CashNews.co
By Leika Kihara
TOKYO (Reuters) -Japan’s core inflation in October held above the central bank’s 2% target and an index stripping away the effect of fuel accelerated, data showed on Friday, keeping pressure on the central bank to raise its still-low interest rates.
The data also showed continued gains in service prices, which are closely watched by the Bank of Japan (BOJ) for clues on whether firms were passing on rising labour costs, suggesting conditions for further rate hikes were falling into place.
The readings will be among factors the BOJ will discuss at its next policy meeting on Dec. 18-19, when some analysts expect a hike in short-term rates to 0.5% from 0.25% as the central bank unwinds years of ultra-low rates.
The nationwide core consumer price index, which includes oil products but excludes fresh food prices, rose 2.3% in October from a year earlier, government data showed, slightly exceeding a median market forecast for a 2.2% gain.
It slowed from a 2.4% increase in September, mostly due to the base effect of last year’s government decision to halve fuel subsidies that bumped up prices from October 2023.
A separate index that strips away the effect of volatile fresh food and fuel, scrutinised by the BOJ as a better gauge of demand-driven inflation, rose 2.3% in October from a year earlier, accelerating from a 2.1% gain in September.

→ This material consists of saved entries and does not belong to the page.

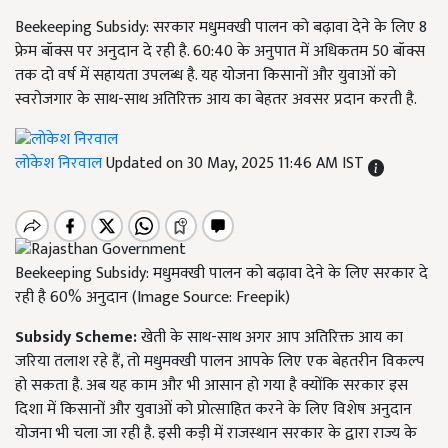
Beekeeping Subsidy: सरकार मधुमक्खी पालन को बढ़ावा देने के लिए 8
फ्रेम बॉक्स पर अनुदान दे रही है. 60:40 के अनुपात में अधिकतम 50 बॉक्स
तक दो वर्ष में सहायता उपलब्ध है. यह योजना किसानों और युवाओं को
स्वरोजगार के साथ-साथ अतिरिक्त आय का बेहतर अवसर प्रदान करती है.
लोकेश निरवाल
Updated on 30 May, 2025 11:46 AM IST
Beekeeping Subsidy: मधुमक्खी पालन को बढ़ावा देने के लिए सरकार दे
रही है 60% अनुदान (Image Source: Freepik)
Subsidy Scheme:
खेती के साथ-साथ अगर आप अतिरिक्त आय का
जरिया तलाश रहे हैं, तो मधुमक्खी पालन आपके लिए एक बेहतरीन विकल्प
हो सकता है. अब यह काम और भी आसान हो गया है क्योंकि सरकार इस
दिशा में किसानों और युवाओं को प्रोत्साहित करने के लिए विशेष अनुदान
योजना भी चला जा रही है. इसी कड़ी में राजस्थान सरकार के द्वारा राज्य के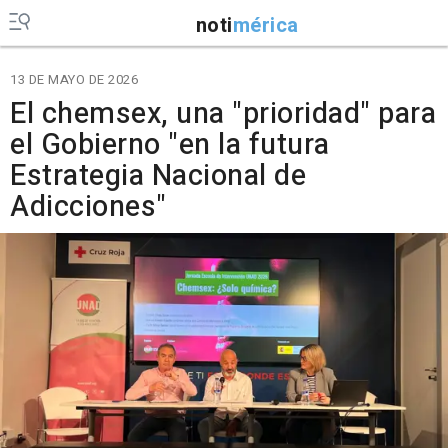
noti
mérica
13 DE MAYO DE 2026
El chemsex, una "prioridad" para
el Gobierno "en la futura
Estrategia Nacional de
Adicciones"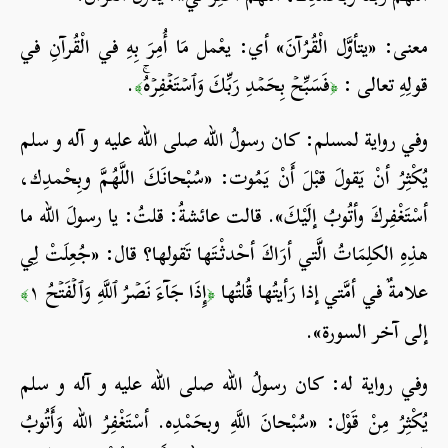
معنى: «يتأوَّل الْقُرُآنَ» أي: يعْمل مَا أُمِرَ بِهِ في الْقُرآنِ في
قولِهِ تعالى :
فَسَبِّحۡ بِحَمۡدِ رَبِّكَ وَٱسۡتَغۡفِرۡهُۚ
.
﴾
﴿
وفي رواية لمسلم: كان رسولُ الله صلی الله علیه و آله و سلم
يُكْثِرُ أنْ يَقولَ قبْلَ أَنْ يَمُوت: «سُبْحانَكَ اللَّهُمَّ وبِحْمدِك،
أسْتَغْفِركَ وأتُوبُ إلَيْكَ». قالت عائشةُ: قلتُ: يا رسولَ الله ما
هذِهِ الكلِمَاتُ الَّتي أرَاكَ أحْدثْتَها تَقولها؟ قال: «جُعِلَتْ لِي
علامةٌ في أمَّتي إذا رَأيتُها قُلتُها
إِذَا جَآءَ نَصۡرُ ٱللَّهِ وَٱلۡفَتۡحُ ١
﴾
﴿
إلى آخر السورة».
وفي رواية له: كان رسولُ الله صلی الله علیه و آله و سلم
يُكْثِرُ مِنْ قَوْل: «سُبْحانَ اللَّهِ وبحَمْدِه. أسْتَغْفِرُ الله وَأَتُوبُ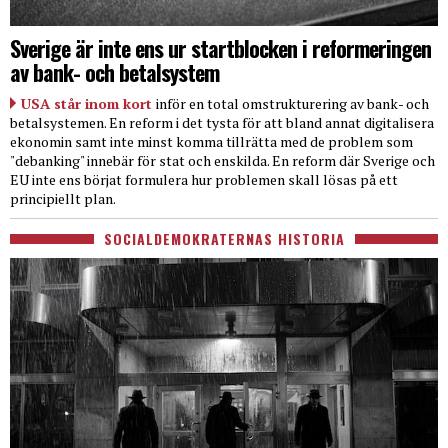
Sverige är inte ens ur startblocken i reformeringen
av bank- och betalsystem
USA står inom kort
inför en total omstrukturering av bank- och
betalsystemen. En reform i det tysta för att bland annat digitalisera
ekonomin samt inte minst komma tillrätta med de problem som
"debanking" innebär för stat och enskilda. En reform där Sverige och
EU inte ens börjat formulera hur problemen skall lösas på ett
principiellt plan.
SOCIALDEMOKRATERNAS HISTORIA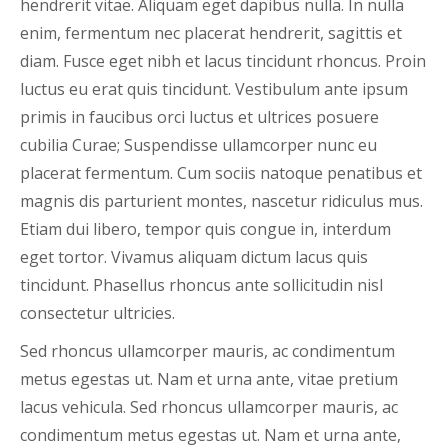
hendrerit vitae. Aliquam eget dapibus nulla. In nulla
enim, fermentum nec placerat hendrerit, sagittis et
diam. Fusce eget nibh et lacus tincidunt rhoncus. Proin
luctus eu erat quis tincidunt. Vestibulum ante ipsum
primis in faucibus orci luctus et ultrices posuere
cubilia Curae; Suspendisse ullamcorper nunc eu
placerat fermentum. Cum sociis natoque penatibus et
magnis dis parturient montes, nascetur ridiculus mus.
Etiam dui libero, tempor quis congue in, interdum
eget tortor. Vivamus aliquam dictum lacus quis
tincidunt. Phasellus rhoncus ante sollicitudin nisl
consectetur ultricies.
Sed rhoncus ullamcorper mauris, ac condimentum
metus egestas ut. Nam et urna ante, vitae pretium
lacus vehicula. Sed rhoncus ullamcorper mauris, ac
condimentum metus egestas ut. Nam et urna ante,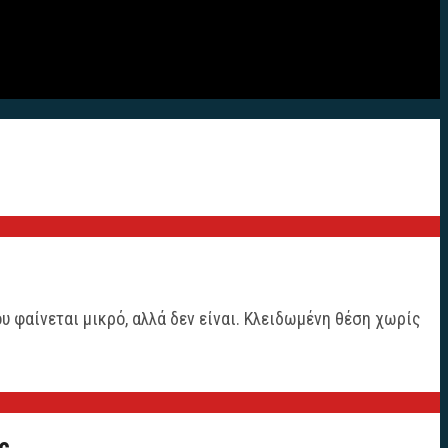
υ φαίνεται μικρό, αλλά δεν είναι. Κλειδωμένη θέση χωρίς
ς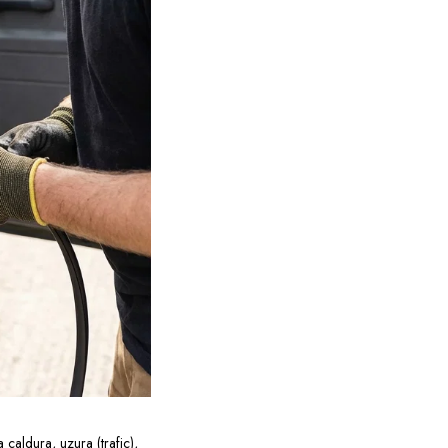
 caldura, uzura (trafic),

Services inflation also perked up to 1.5% in October from 1.3% in the previous month, suggesting rising wages were prodding more firms to hike prices.
“All told though, the renewed strengthening of underlying inflation coupled with the recent rebound in consumer spending and the renewed weakening of the yen strengthen the case for another BOJ rate hike next month,” said Marcel Thieliant, head of Asia-Pacific at Capital Economics.
The CPI data has drawn strong attention as many Japanese firms typically charge prices for services biannually in April, which is the start of the fiscal year, and October.
The yen and bond yields jumped on Thursday on expectations the BOJ could hike rates in December, after Governor Kazuo Ueda said the bank would examine a “vast amount of data and information” before the meeting.
The BOJ ended negative interest rates in March and raised its short-term policy rate to 0.25% in July on the view Japan was on the cusp of durably achieving its 2% inflation target.
Ueda has stressed the BOJ’s readiness to raise rates again if Japan continues to make progress in durably achieving its price target backed by domestic demand and sustained wage gains.